Dans le même temps, tous les vendredis, les fidèles musulmans tentent de venir prier à Al Aqsa. La plupart du temps seuls les hommes âgés de plus de quarante ans y sont autorisés et les femmes. La Vieille Ville est de nouveau quadrillée par l'armée et la police qui décident de qui passe et qui ne passe pas. La tension peut monter à chaque instant mais la plupart du temps les fidèles se contiennent face aux provocations. Ceux qui sont refoulés attendent l'heure de la prière diffusée par hauts- parleurs dans les ruelles intérieures ou les axes routiers extérieures. On voit alors des dizaines de jeunes Palestiniens le nez sur le goudron, dans les bottes des Israéliens ou des sabots de leurs chevaux (la police montée étant généralement également présente), effectuer leur prière? en toute sécurité !

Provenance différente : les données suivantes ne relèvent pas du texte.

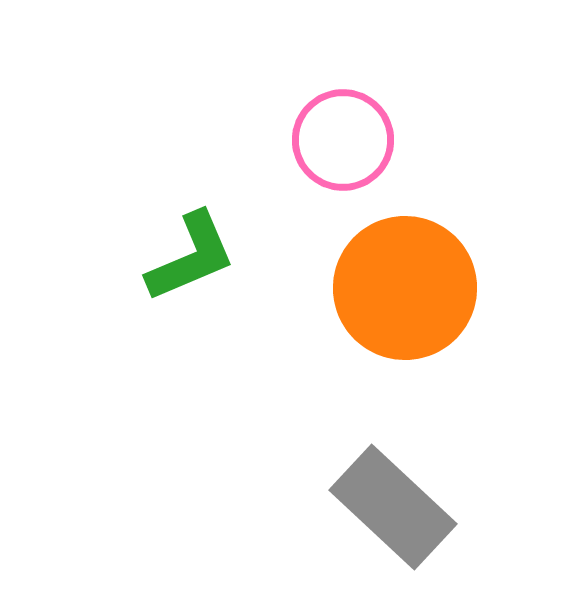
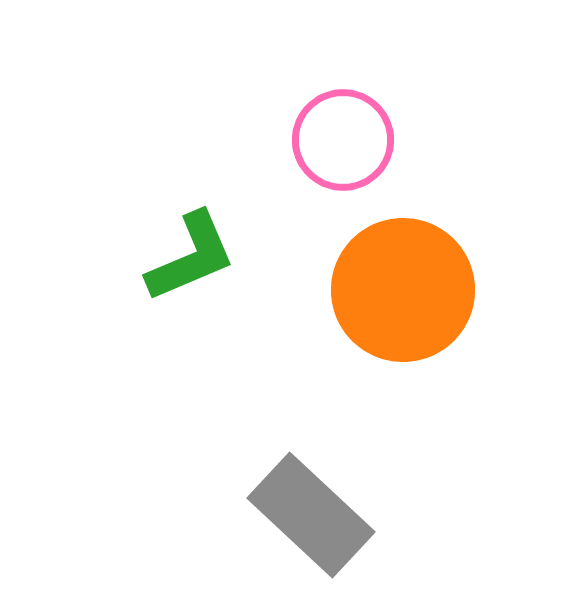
orange circle: moved 2 px left, 2 px down
gray rectangle: moved 82 px left, 8 px down
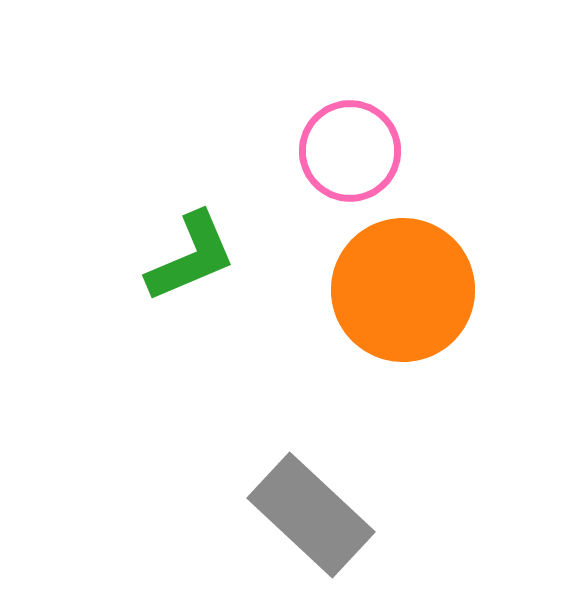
pink circle: moved 7 px right, 11 px down
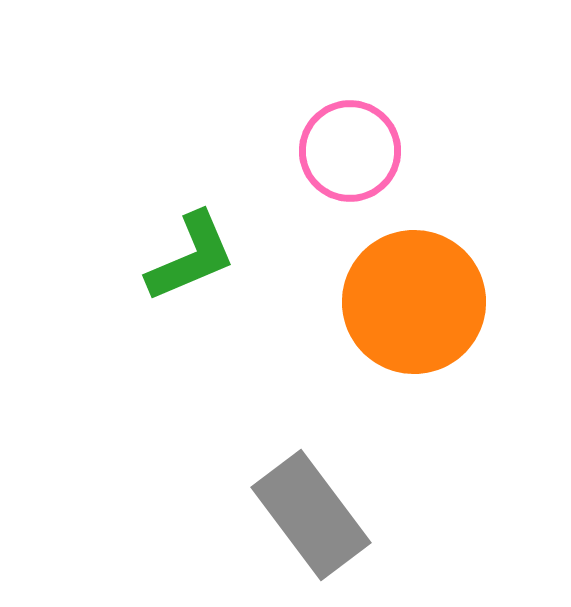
orange circle: moved 11 px right, 12 px down
gray rectangle: rotated 10 degrees clockwise
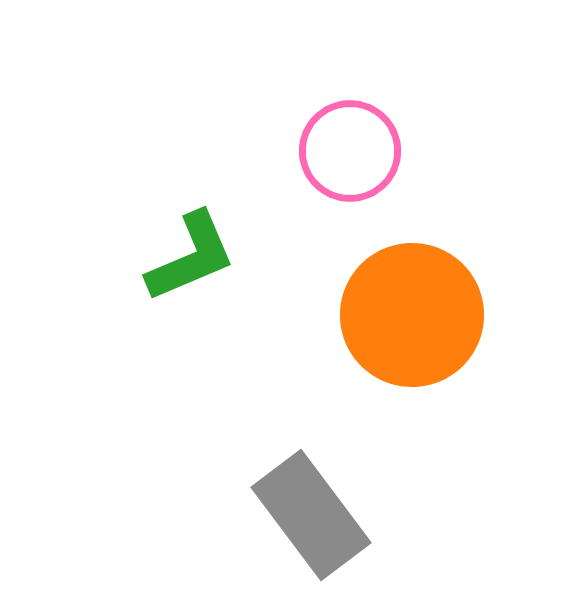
orange circle: moved 2 px left, 13 px down
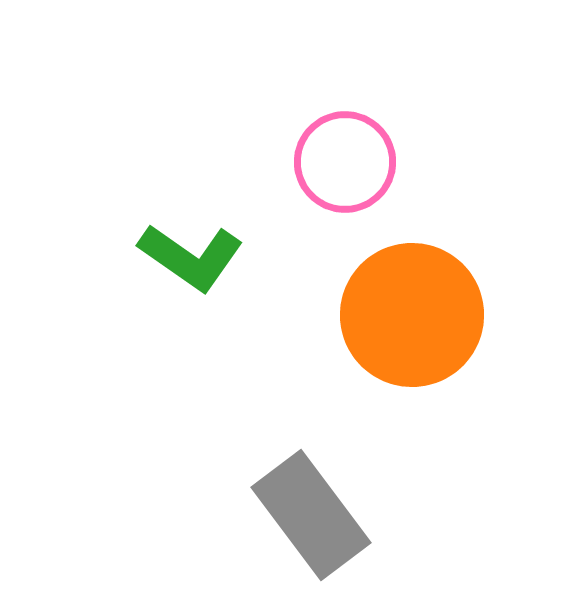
pink circle: moved 5 px left, 11 px down
green L-shape: rotated 58 degrees clockwise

Ces scènes, seuls un petit nombre des chrétiens et des musulmans Palestiniens ont « la chance » d'y assister. La grande majorité d'entre eux sont bloqués, bien avant d'atteindre leurs lieux de cultes, aux chekpoints placés aux entrées et sorties des localités qu'ils habitent. La liberté de culte s'arrête donc là où commence la « sécurité » de l'Etat d'Israël ?
Yérushalaim .
Tous les ans à la fin du mois de mai, les Israéliens fêtent Yom Yérushalaim (le Jour de Jérusalem) sensé célébrer « la réunification » depuis la guerre de 1967 de la Ville sous leur autorité. C'est l'occasion pour des centaines d'entre eux de littéralement prendre d'assaut la partie occupée de la Ville Sainte jusqu'au Mur des lamentations sous la protection de l'armée. Chacun assiste à un déferlement en danse et en chanson à l'intérieur de la Vieille Ville où se précipite de toutes les portes une foule compacte, en majorité des colons. Un flot ininterrompu pendant deux à trois heures jusqu'au Kotel (le Mur des Lamentations) où l'on a dressé un immense podium musical qui empêchera les habitants de la vieille ville de dormir une bonne partie de la nuit. A l'intérieur des murs, dans les ruelles commerçantes, on n'entend plus qu'un bruit de portes de magasins qui se ferment précipitamment les unes après les autres. Les Palestiniens de la Vieille Ville savent ce qui les attend et ne veulent pas prendre de risques. Le climat ressemble soudain à celui qui prévaut quotidiennement dans la Vieille ville de Hébron. Porte de Damas, une poignée d'entre eux, vieillards, femmes et quelques jeunes assistent en famille au « spectacle « qui manque cruellement de la présence de caméras. De 15 à 40 ans c'est une foule qui hurle en l'honneur de « Am Israël ! » (Peuple d'Israël) sous l'oeil des soldats dont l'attitude n'a rien à voir avec celle d'un policier parisien chargé du maintien de l'ordre. Les groupes s'arrêtent en bas des marches le temps d'entamer des chants plus proches des rituels guerriers que des ritournelles amoureuses ou des incantations religieuses. On fait face aux Palestiniens relégués sur le bas côté. Quand un jeune bouscule, difficile de lui rappeler qu'on existe, sans se faire agresser ou qu'un soldat ordonne de reculer? pas aux Israéliens bien entendu? qui narguent pendant de longues minutes les Palestiniens présents. On brandit sous leur nez d'immenses drapeaux frappés de la croix de David, en faisant clairement éclater son refus des « Arabes » et d'un état palestinien. Pas de crainte sécuritaire cette fois pour les forces de l'ordre qui prennent soin de laisser leurs concitoyens juifs israéliens libres de tout mouvement?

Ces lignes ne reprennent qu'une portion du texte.